Dahlgren slowly backed away from the aircraft, then called Dirk on the radiophone.
"Say, old buddy, I've got the business end of one of the float planes here, but it doesn't look like she had any weapons mounted when she sank. Airman Skully sends his regards, though."
"I've found the remains of the second plane and she's clean as well," Dirk replied. "Meet me at the conning tower."
Dirk had found the second bomber lying thirty yards away from the sub, flipped over on its back. The two large pontoons had been ripped off the Seiran bomber when the sub went under, and the plane's fuselage, with wings still attached, had fluttered down to the bottom.
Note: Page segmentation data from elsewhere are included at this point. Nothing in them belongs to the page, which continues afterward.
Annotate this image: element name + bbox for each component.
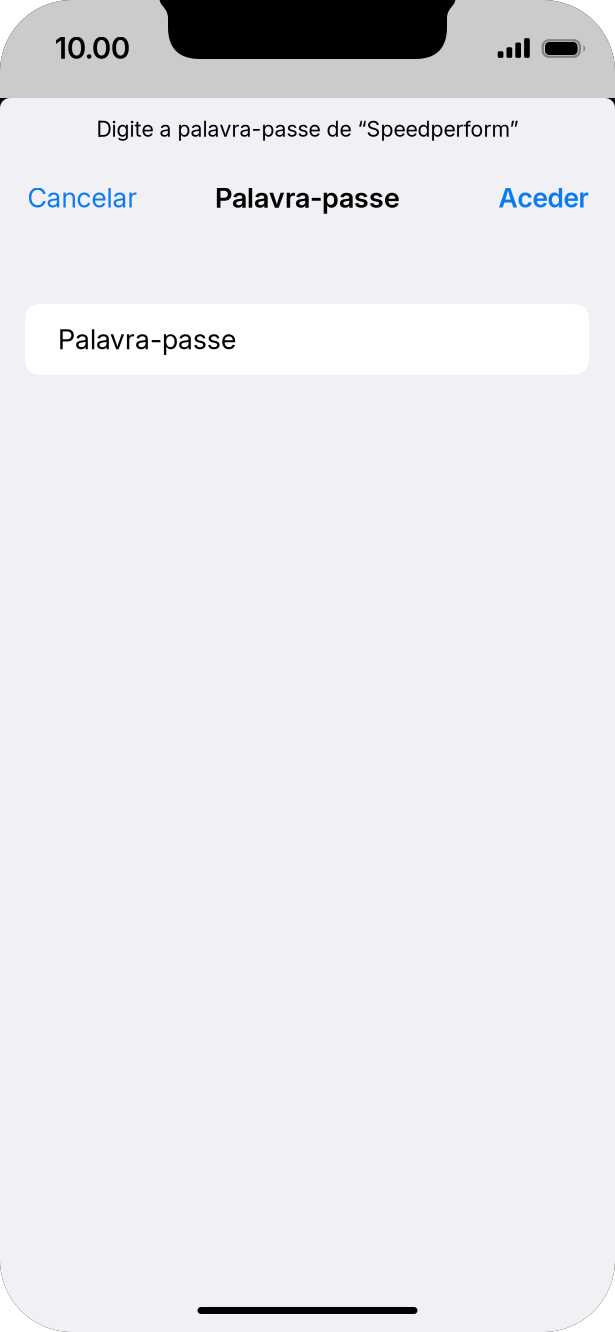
staticText: 10.00 xyxy=(55,30,130,66)
button[interactable]: Aceder xyxy=(498,183,588,213)
staticText: Digite a palavra-passe de “Speedperform” xyxy=(96,116,518,142)
staticText: Palavra-passe xyxy=(215,181,400,214)
button[interactable]: Cancelar xyxy=(28,183,138,213)
staticText: Cancelar xyxy=(28,182,138,214)
staticText: Aceder xyxy=(498,182,588,214)
button[interactable]: Palavra-passe xyxy=(25,304,589,375)
staticText: Palavra-passe xyxy=(58,323,236,356)
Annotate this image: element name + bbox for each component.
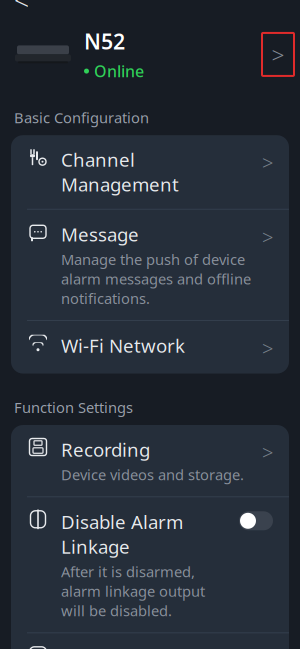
staticText: > [262,149,273,176]
staticText: Wi-Fi Network [61,333,185,358]
button[interactable]: Wi-Fi Network [11,321,289,374]
staticText: > [262,224,273,250]
staticText: Disable Alarm Linkage [61,509,183,559]
staticText: Channel Management [61,147,179,197]
button[interactable]: Message [11,210,289,320]
button[interactable]: Recording [11,425,289,496]
button[interactable]: Back [0,0,48,17]
staticText: Basic Configuration [14,108,149,127]
button[interactable]: Device details [262,33,294,76]
staticText: N52 [84,27,125,55]
staticText: Message [61,222,139,247]
button[interactable]: Channel Management [11,135,289,209]
staticText: Manage the push of device alarm messages… [61,250,251,308]
staticText: > [272,39,284,70]
staticText: < [14,0,29,18]
staticText: Online [94,60,144,82]
staticText: After it is disarmed, alarm linkage outp… [61,562,205,620]
staticText: Function Settings [14,398,133,417]
staticText: Device videos and storage. [61,465,244,484]
button[interactable]: Disable Alarm Linkage [11,497,289,632]
staticText: > [262,439,273,466]
button[interactable]: More [11,633,289,649]
staticText: > [262,335,273,362]
staticText: Recording [61,437,150,462]
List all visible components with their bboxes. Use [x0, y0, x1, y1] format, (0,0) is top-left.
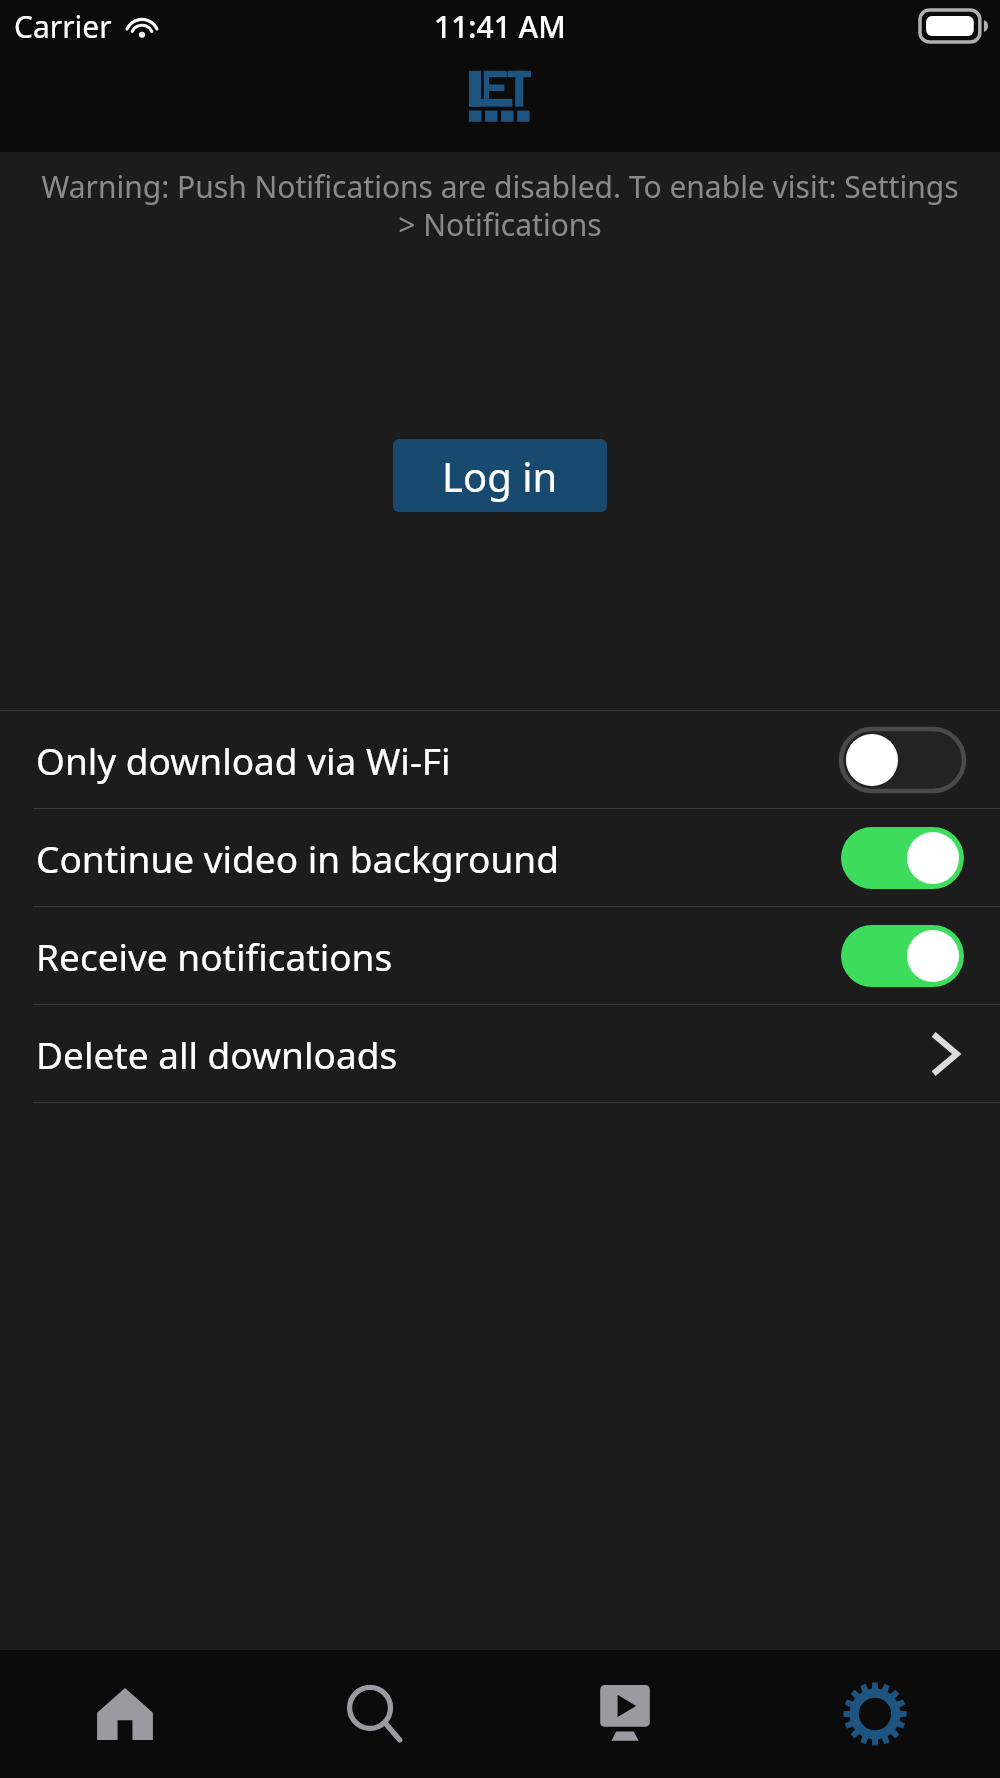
staticText: Warning: Push Notifications are disabled…	[32, 166, 968, 245]
button[interactable]	[841, 729, 964, 791]
staticText: Continue video in background	[36, 833, 841, 883]
staticText: Carrier	[14, 6, 112, 47]
button[interactable]: Delete all downloads	[0, 1005, 1000, 1102]
button[interactable]: Log in	[393, 439, 607, 512]
button[interactable]	[841, 827, 964, 889]
button[interactable]: Videos	[500, 1650, 750, 1778]
button[interactable]: Only download via Wi-Fi	[0, 711, 1000, 808]
staticText: Delete all downloads	[36, 1029, 928, 1079]
button[interactable]	[841, 925, 964, 987]
staticText: Log in	[442, 449, 558, 503]
staticText: Receive notifications	[36, 931, 841, 981]
staticText: Only download via Wi-Fi	[36, 735, 841, 785]
button[interactable]: Continue video in background	[0, 809, 1000, 906]
button[interactable]: Receive notifications	[0, 907, 1000, 1004]
staticText: 11:41 AM	[434, 6, 566, 47]
button[interactable]: Search	[250, 1650, 500, 1778]
button[interactable]: Home	[0, 1650, 250, 1778]
button[interactable]: Settings	[750, 1650, 1000, 1778]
He could easily see that no ordinance was mounted on the undercarriage and found no evidence that a bomb or torpedo had fallen away when the plane sank.
Swimming back to the sub's topside deck, he followed the eighty-five-foot-long catapult ramp along the bow until reaching a large round hatch. The vertical hatch capped the end of a large twelve-foot-diameter tube, which was mounted at the base of the conning tower and stretched aft for more than one hundred feet. The airtight tube had been the hangar for the Seiran aircraft, storing the sectional pieces of the planes until they were ready for launching. Set back above the tubular section was a small platform containing triple-mounted 25mm antiaircraft guns, which still sat with their barrels pointed skyward waiting for an unseen enemy.
Instead of a large metal sail rising upward, Dirk found a huge hole in the center of the I-403, the gaping remains of where the conning tower had been sheared off in the collision. A small school of ling-cod swam around the jagged crater's edge, feeding on smaller marine life and adding a splash of color to the dark scene.
"Wow, you could drive your Chrysler through that hole," Dahlgren remarked as he swam up alongside Dirk and surveyed the crater.
"With change to spare. She must have gone down in a hurry when the sail ripped off." The two men silently visualized the violent collision between the two war vessels so many years before and imagined
the agony of the helpless crew of the I-403 as the submarine sank to the bottom.